As Art Gianelli, former CEO of Nassau University Medical Center, once said, “I can pull every clinical care lever, but I’ll never be able to deliver the health outcomes or cost savings that the Centers for Medicaid and Medicare Services wants unless I have some way to get my arms around the realities of my patients outside the walls of our clinic.”

At the same time, due to the longstanding disconnect between public health and medicine, any efforts to address the “social determinants of health” — like building farmers’ markets or bike paths — exist nearly entirely outside the health care system. To get traction with health care quality and costs, we must at last leverage our massive, existing health care resources against not just what patients need to get healthy, but what they need to be healthy — to avoid getting sick in the first place.

What do you know now that you wish you had known when you were in school?

I had been at Greater Boston Legal Services for nine months — still a sophomore undergraduate — when I began to imagine the rough outlines of Health Leads. And I knew I had to tell Jeff Purcell, the lawyer I had mentioned earlier, that I was leaving. I was so nervous and so sure he would think I was abandoning the fight for our clients for some crazy, amateur idea.

I said, “Jeff, I have this idea — I think we could marshal hundreds of college students to address the real health needs of patients.” I’ll be honest: All I really wanted was for him to not be angry with me.

He said this: “Rebecca, when you have a vision, you have an obligation to pursue it. You must pursue it.” I remember thinking, “Whoa — that’s way more than I bargained for.” I wanted approval, not a mandate.

It was the best advice I ever received in any of my formal schooling — and I have spent most waking minutes since then chasing that vision.

Without giving too much away, what do you have planned for your commencement speech? What do you hope graduates will take away from your talk?

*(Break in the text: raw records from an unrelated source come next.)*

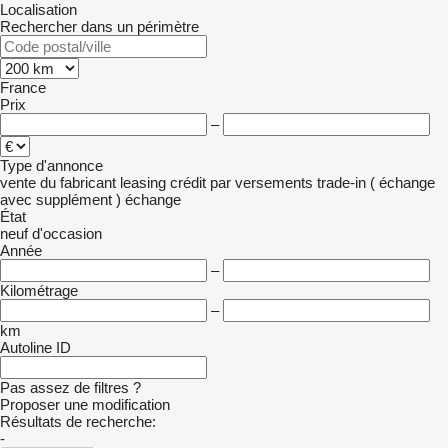
Localisation
Rechercher dans un périmètre
France
Prix
–
Type d'annonce
vente
du fabricant
leasing
crédit
par versements
trade-in ( échange
avec supplément )
échange
État
neuf
d'occasion
Année
–
Kilométrage
–
km
Autoline ID
Pas assez de filtres ?
Proposer une modification
Résultats de recherche:
-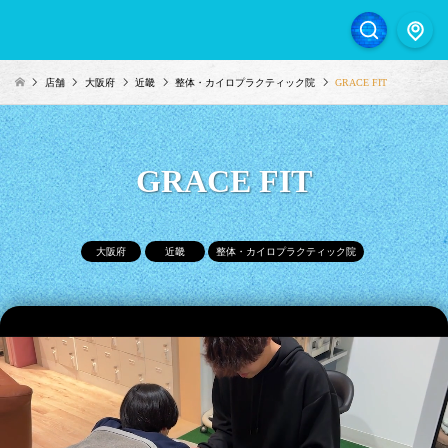
店舗
大阪府
近畿
整体・カイロプラクティック院
GRACE FIT
GRACE FIT
大阪府
近畿
整体・カイロプラクティック院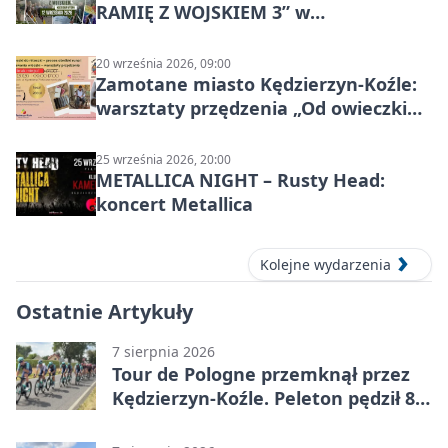
RAMIĘ Z WOJSKIEM 3” w
Kędzierzynie-Koźlu
20 września 2026, 09:00
Zamotane miasto Kędzierzyn-Koźle:
warsztaty przędzenia „Od owieczki
do niteczki”
25 września 2026, 20:00
METALLICA NIGHT – Rusty Head:
koncert Metallica
Kolejne wydarzenia
Ostatnie Artykuły
7 sierpnia 2026
Tour de Pologne przemknął przez
Kędzierzyn-Koźle. Peleton pędził 80
km/h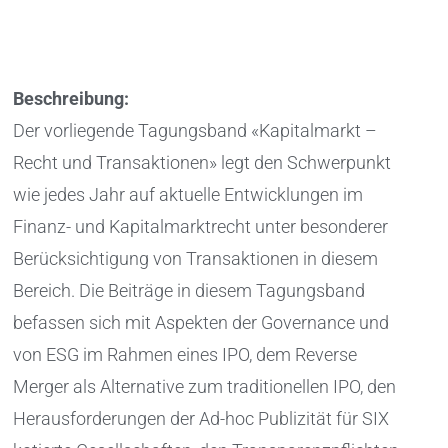
Beschreibung:
Der vorliegende Tagungsband «Kapitalmarkt –
Recht und Transaktionen» legt den Schwerpunkt
wie jedes Jahr auf aktuelle Entwicklungen im
Finanz- und Kapitalmarktrecht unter besonderer
Berücksichtigung von Transaktionen in diesem
Bereich. Die Beiträge in diesem Tagungsband
befassen sich mit Aspekten der Governance und
von ESG im Rahmen eines IPO, dem Reverse
Merger als Alternative zum traditionellen IPO, den
Herausforderungen der Ad-hoc Publizität für SIX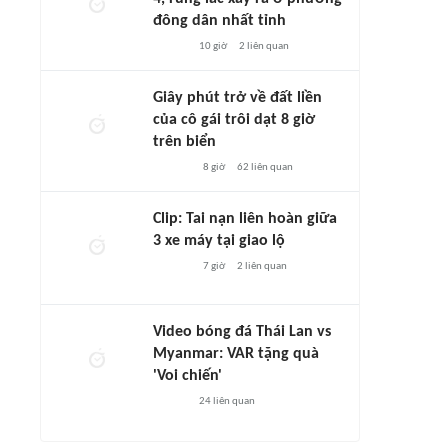
đông dân nhất tỉnh
10 giờ
2
liên quan
Giây phút trở về đất liền
của cô gái trôi dạt 8 giờ
trên biển
8 giờ
62
liên quan
Clip: Tai nạn liên hoàn giữa
3 xe máy tại giao lộ
7 giờ
2
liên quan
Video bóng đá Thái Lan vs
Myanmar: VAR tặng quà
'Voi chiến'
24
liên quan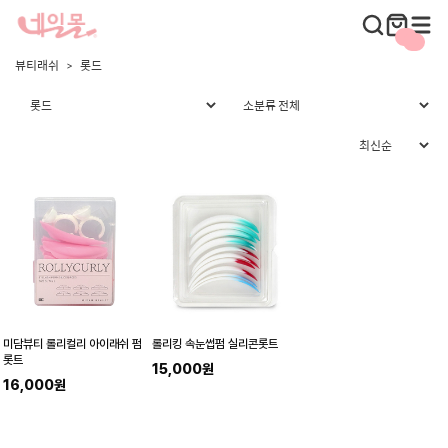
뷰티래쉬
롯드
미담뷰티 롤리컬리 아이래쉬 펌
롤리킹 속눈썹펌 실리콘롯트
롯트
15,000원
16,000원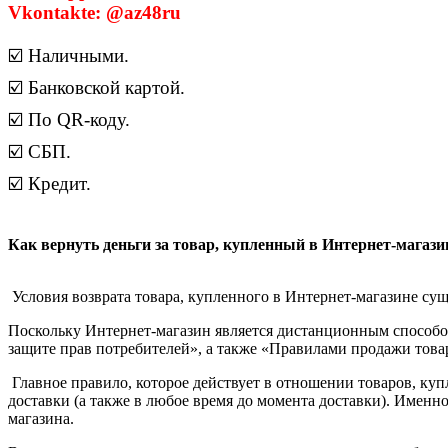
Vkontakte: @az48ru
☑️ Наличными.
☑️ Банковской картой.
☑️ По QR-коду.
☑️ СБП.
☑️ Кредит.
Как вернуть деньги за товар, купленный в Интернет-магази
Условия возврата товара, купленного в Интернет-магазине су
Поскольку Интернет-магазин является дистанционным способом
защите прав потребителей», а также «Правилами продажи тов
Главное правило, которое действует в отношении товаров, купл
доставки (а также в любое время до момента доставки). Именно 
магазина.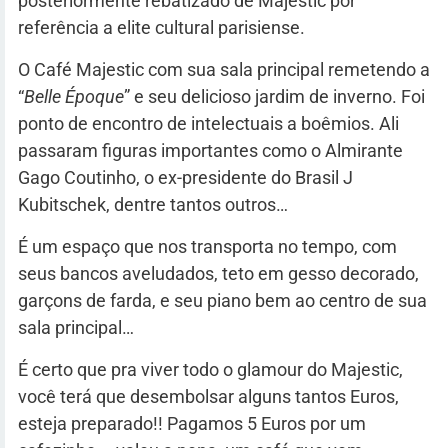
posteriormente rebatizado de Majestic por
referência a elite cultural parisiense.
O Café Majestic com sua sala principal remetendo a
“
Belle Époque
” e seu delicioso jardim de inverno. Foi
ponto de encontro de intelectuais a boêmios. Ali
passaram figuras importantes como o Almirante
Gago Coutinho, o ex-presidente do Brasil J
Kubitschek, dentre tantos outros…
É um espaço que nos transporta no tempo, com
seus bancos aveludados, teto em gesso decorado,
garçons de farda, e seu piano bem ao centro de sua
sala principal…
É certo que pra viver todo o glamour do Majestic,
você terá que desembolsar alguns tantos Euros,
esteja preparado!! Pagamos 5 Euros por um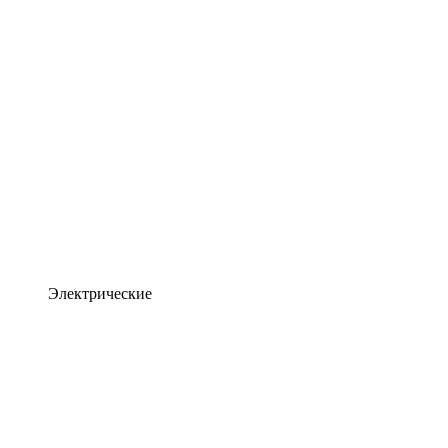
Электрические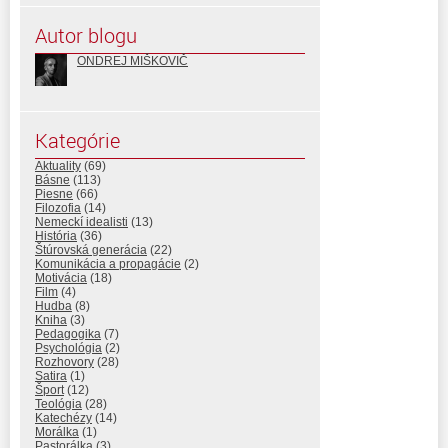
Autor blogu
ONDREJ MIŠKOVIČ
Kategórie
Aktuality
(69)
Básne
(113)
Piesne
(66)
Filozofia
(14)
Nemeckí idealisti
(13)
História
(36)
Štúrovská generácia
(22)
Komunikácia a propagácie
(2)
Motivácia
(18)
Film
(4)
Hudba
(8)
Kniha
(3)
Pedagogika
(7)
Psychológia
(2)
Rozhovory
(28)
Satira
(1)
Šport
(12)
Teológia
(28)
Katechézy
(14)
Morálka
(1)
Pastorálka
(3)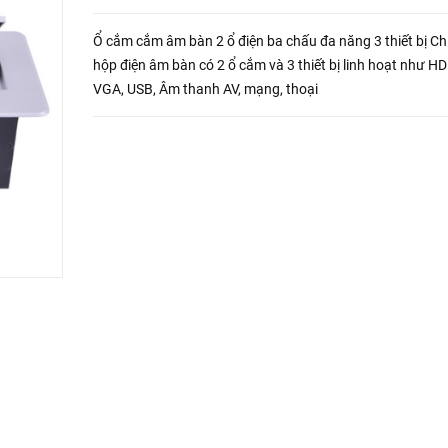
Ổ cắm cắm âm bàn 2 ổ điện ba chấu đa năng 3 thiết bị Ch
hộp điện âm bàn có 2 ổ cắm và 3 thiết bị linh hoạt như HD
VGA, USB, Âm thanh AV, mạng, thoại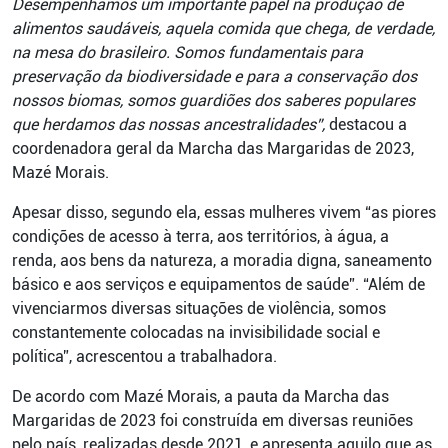
Desempenhamos um importante papel na produção de
alimentos saudáveis, aquela comida que chega, de verdade,
na mesa do brasileiro. Somos fundamentais para
preservação da biodiversidade e para a conservação dos
nossos biomas, somos guardiões dos saberes populares
que herdamos das nossas ancestralidades”,
destacou a
coordenadora geral da Marcha das Margaridas de 2023,
Mazé Morais.
Apesar disso, segundo ela, essas mulheres vivem “as piores
condições de acesso à terra, aos territórios, à água, a
renda, aos bens da natureza, a moradia digna, saneamento
básico e aos serviços e equipamentos de saúde”. “Além de
vivenciarmos diversas situações de violência, somos
constantemente colocadas na invisibilidade social e
política”, acrescentou a trabalhadora.
De acordo com Mazé Morais, a pauta da Marcha das
Margaridas de 2023 foi construída em diversas reuniões
pelo país, realizadas desde 2021, e apresenta aquilo que as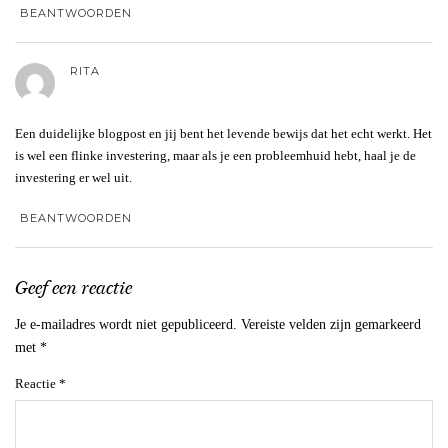
BEANTWOORDEN
RITA
Een duidelijke blogpost en jij bent het levende bewijs dat het echt werkt. Het
is wel een flinke investering, maar als je een probleemhuid hebt, haal je de
investering er wel uit.
BEANTWOORDEN
Geef een reactie
Je e-mailadres wordt niet gepubliceerd.
Vereiste velden zijn gemarkeerd
met
*
Reactie
*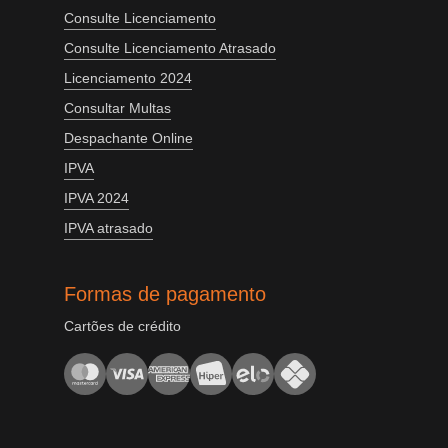
Consulte Licenciamento
Consulte Licenciamento Atrasado
Licenciamento 2024
Consultar Multas
Despachante Online
IPVA
IPVA 2024
IPVA atrasado
Formas de pagamento
Cartões de crédito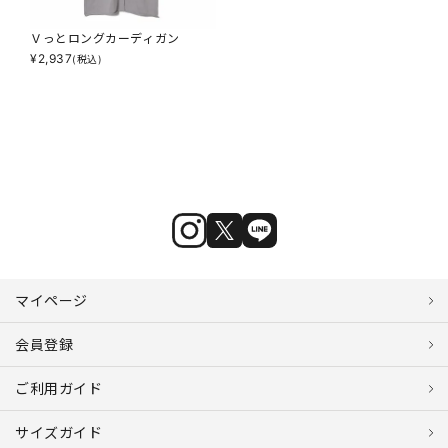
Ｖっとロングカーディガン
¥
2,937
(税込)
マイページ
会員登録
ご利用ガイド
サイズガイド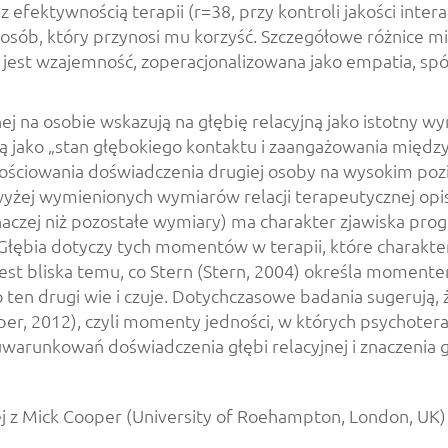
efektywnością terapii (r=38, przy kontroli jakości intera
posób, który przynosi mu korzyść. Szczegółowe różnice m
nej jest wzajemność, zoperacjonalizowana jako empatia, 
 na osobie wskazują na głębię relacyjną jako istotny wy
mianą jako „stan głębokiego kontaktu i zaangażowania mię
tościowania doświadczenia drugiej osoby na wysokim pozio
o wyżej wymienionych wymiarów relacji terapeutycznej opi
naczej niż pozostałe wymiary) ma charakter zjawiska progo
ębia dotyczy tych momentów w terapii, które charakter
Jest bliska temu, co Stern (Stern, 2004) określa mome
co ten drugi wie i czuje. Dotychczasowe badania sugerują,
er, 2012), czyli momenty jedności, w których psychoterape
 uwarunkowań doświadczenia głębi relacyjnej i znaczenia g
 Mick Cooper (University of Roehampton, London, UK) i G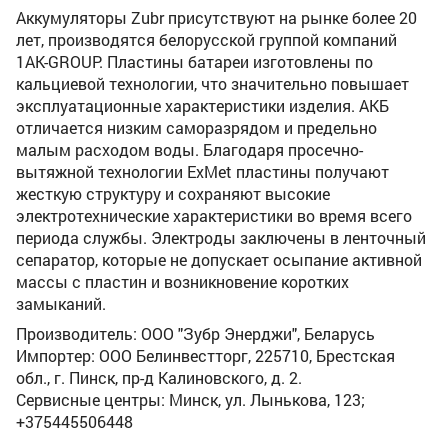
Аккумуляторы Zubr присутствуют на рынке более 20
лет, производятся белорусской группой компаний
1AK-GROUP. Пластины батареи изготовлены по
кальциевой технологии, что значительно повышает
эксплуатационные характеристики изделия. АКБ
отличается низким саморазрядом и предельно
малым расходом воды. Благодаря просечно-
вытяжной технологии ExMet пластины получают
жесткую структуру и сохраняют высокие
электротехнические характеристики во время всего
периода службы. Электроды заключены в ленточный
сепаратор, которые не допускает осыпание активной
массы с пластин и возникновение коротких
замыканий.
Производитель: ООО "Зубр Энерджи", Беларусь
Импортер: ООО Белинвестторг, 225710, Брестская
обл., г. Пинск, пр-д Калиновского, д. 2.
Сервисные центры: Минск, ул. Лынькова, 123;
+375445506448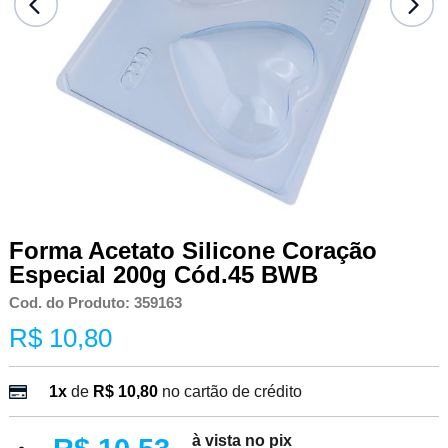
Forma Acetato Silicone Coração
Especial 200g Cód.45 BWB
Cod. do Produto: 359163
R$ 10,80
1x
de
R$ 10,80
no cartão de crédito
à vista no pix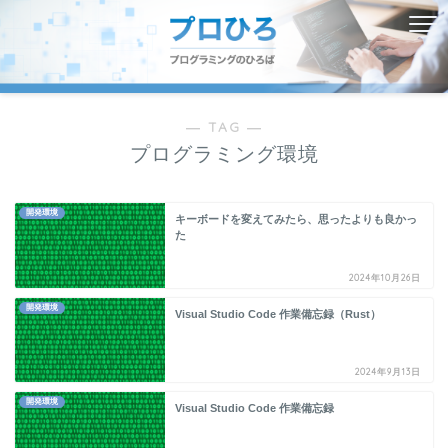
― TAG ―
プログラミング環境
開発環境
キーボードを変えてみたら、思ったよりも良かっ
た
2024年10月26日
開発環境
Visual Studio Code 作業備忘録（Rust）
2024年9月13日
開発環境
Visual Studio Code 作業備忘録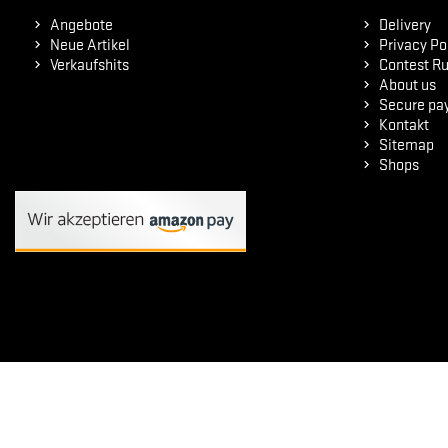
Angebote
Delivery
Neue Artikel
Privacy Po
Verkaufshits
Contest Ru
About us
Secure pa
Kontakt
Sitemap
Shops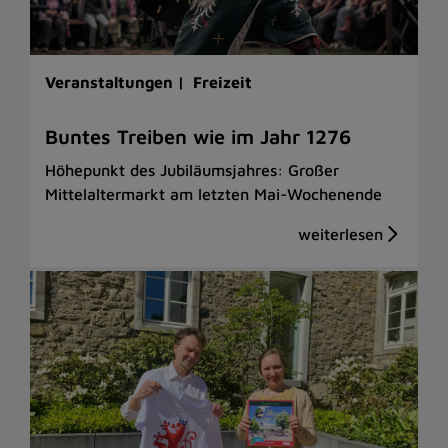
Veranstaltungen |
Freizeit
Buntes Treiben wie im Jahr 1276
Höhepunkt des Jubiläumsjahres: Großer
Mittelaltermarkt am letzten Mai-Wochenende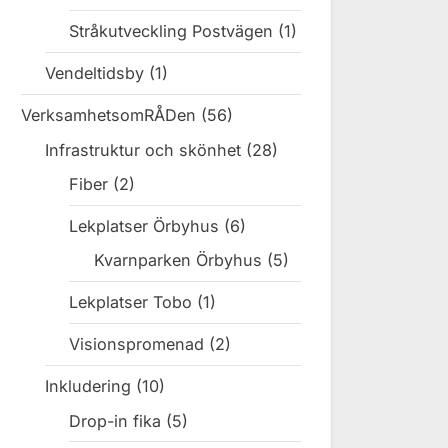
Stråkutveckling Postvägen
(1)
Vendeltidsby
(1)
VerksamhetsomRÅDen
(56)
Infrastruktur och skönhet
(28)
Fiber
(2)
Lekplatser Örbyhus
(6)
Kvarnparken Örbyhus
(5)
Lekplatser Tobo
(1)
Visionspromenad
(2)
Inkludering
(10)
Drop-in fika
(5)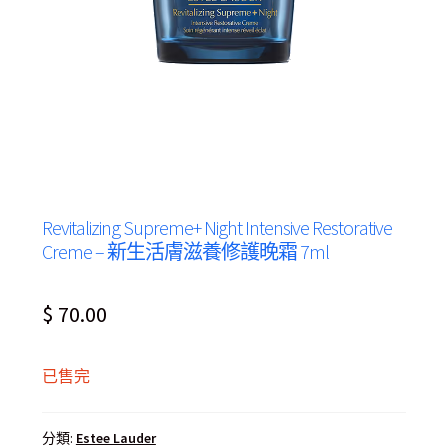
Revitalizing Supreme+ Night Intensive Restorative
Creme – 新生活膚滋養修護晚霜 7ml
$
70.00
已售完
分類:
Estee Lauder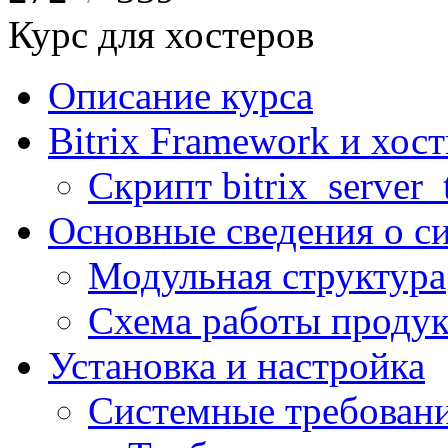
Курс для хостеров
Описание курса
Bitrix Framework и хос
Скрипт bitrix_server_t
Основные сведения о с
Модульная структура
Схема работы продук
Установка и настройка
Системные требован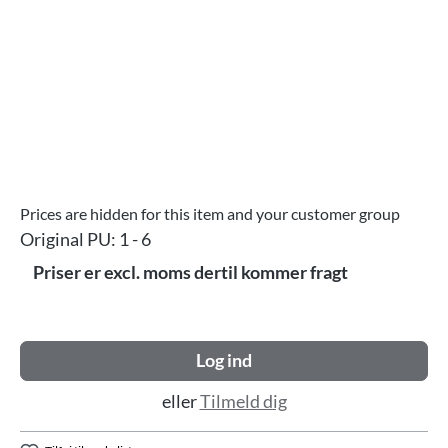
Prices are hidden for this item and your customer group
Original PU:
1 - 6
Priser er excl. moms dertil kommer fragt
Log ind
eller
Tilmeld dig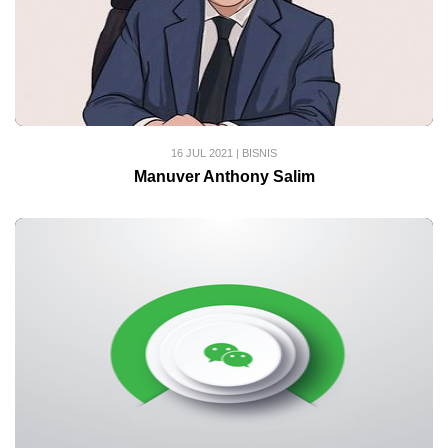
16 JUL 2021
|
BISNIS
Manuver Anthony Salim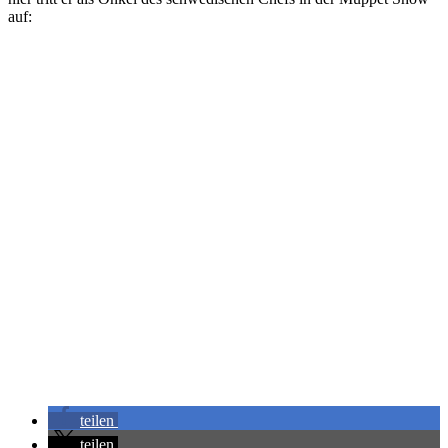
auf:
teilen
teilen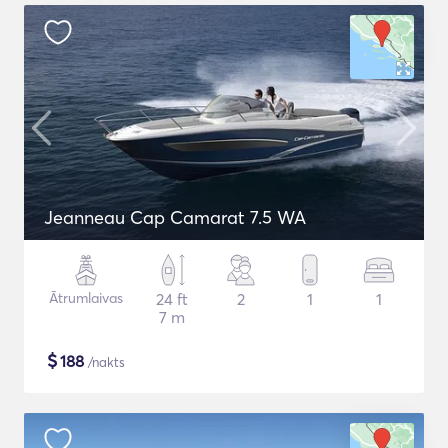
Jeanneau Cap Camarat 7.5 WA
Ātrumlaivas
24 ft
2
1
1
7 m
$
188
/nakts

In more ways than I care to admit, I had no idea what I was doing when I started Health Leads as an undergraduate in the ‘90s — and as you noted, I haven’t spent a single day in a medical school or public health school classroom. After years of honing our model, people now turn to Health Leads for guidance on how to keep their patients healthy. In hindsight, my perspective as a newcomer to health care has proven time and time again to be an asset — and I’m eager to discuss how this new generation of leaders might fully leverage their own unique perspectives to bring about the change that we, and all patients, need to be healthy.